Regarding the concern that the moderate version is overly expansive, I believe it does not necessarily commit to deleting all information, including both hard and digital copies. When the destruction of certain past information is costly or implausible, the perceiver might simply have an obligation to refrain from seeking out such information if the presenter indicates that he wants it excluded from the perceiver’s deliberation. Additionally, I agree that the presenter should be allowed to exercise discretion in determining which past information constitutes an undue burden for his project of self-determination without needing to justify it to others.
I look forward to hearing your thoughts on this, Lowry, and I apologise in advance if I have misinterpreted your argument in any way.
It is hard to express my gratitude to Professor Wendy Salkin without running the risk of being thought hyperbolic. Nevertheless I risk it, for to have my work reach such a perceptive and generous reader—and for that reader in turn to devote so much time, attention, thought, and style to commenting on and responding to my essay—is to me like one of those unexpected gifts that leaves nothing but the stunned silence of gratitude on one’s tongue. Salkin’s reconstructions of the paper’s argument are so elegant and clear, and her grasp of its central thrust so precise (not least in her critiques), that I find myself almost wishing that she had written it. This precis is extraordinarily thoughtful and well-written: its provocations will be ringing in my ears (and the reader’s, no doubt) for a long time to come. So, again, thank you.

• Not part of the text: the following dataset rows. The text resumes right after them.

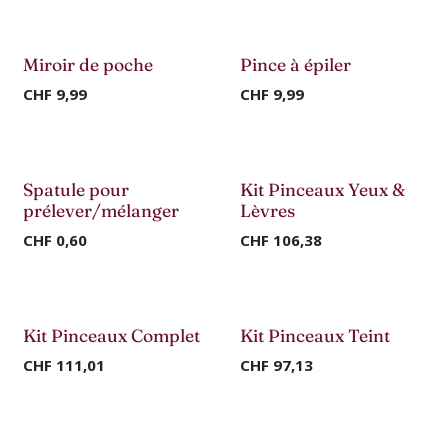
Nouveau !
Nouveau !
Miroir de poche
Pince à épiler
CHF
9,99
CHF
9,99
Nouveau !
Nouveau !
Spatule pour
Kit Pinceaux Yeux &
prélever/mélanger
Lèvres
CHF
0,60
CHF
106,38
Nouveau !
Nouveau !
Kit Pinceaux Complet
Kit Pinceaux Teint
CHF
111,01
CHF
97,13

To the extent that I am able to suggest answers to Salkin’s questions and critiques, I feel that they could fill a whole other essay (or several). Nevertheless, I will do my best to do justice to them here.
Salkin’s questions may be grouped roughly into three categories of concern. The first set of questions has to do with my critique of the standard way of thinking about the moral basis of the right to be forgotten, which I refer to in the language of that view’s proponents as the “informational autonomy family of views” (some also use the language of “informational self-determination”). The second has to do with the necessity of the right to be forgotten for agentive confidence. And the third has to do with the plausibility of the harm I describe and possibility that I may also commit an error that implicitly lay at the feet of the views I reject (i.e., making a harm out of an ordinary and ineliminable aspect of human life). I won’t be able to fully answer these here, but I will do my best and will take them in turn:
(1)
One thing I should mention off the top concerns the structure of the paper’s argument: I take the broad consensus about the right’s scope and form for granted and seek to see what sort of moral justification there could be for such a right. This will be significant in a moment, because I think the informational autonomy views have trouble adequately supporting the right they claim to. I didn’t begin writing the article as a partisan for “agentive confidence,” though by the end of it I did come to think that agentive confidence does more than simply doing a slightly better job at the academic philosophical task of grounding the right to be forgotten. I think it also connects this discussion to a broader region of ethical concern that links the right to be forgotten to other rights and interests concerned with the normative reach of information and identification in the digital age and points to a domain of human flourishing that is to some extent opposed to information *as such* and not just the sort that contradicts us or is uncontrolled. I’ll touch on this a bit in what follows, though I don’t have time to go into it fully here. (If I had been permitted one shameless plug, I would have used it here to say that I do discuss this at length in a book that was just published, particularly in its fourth and fifth chapters.)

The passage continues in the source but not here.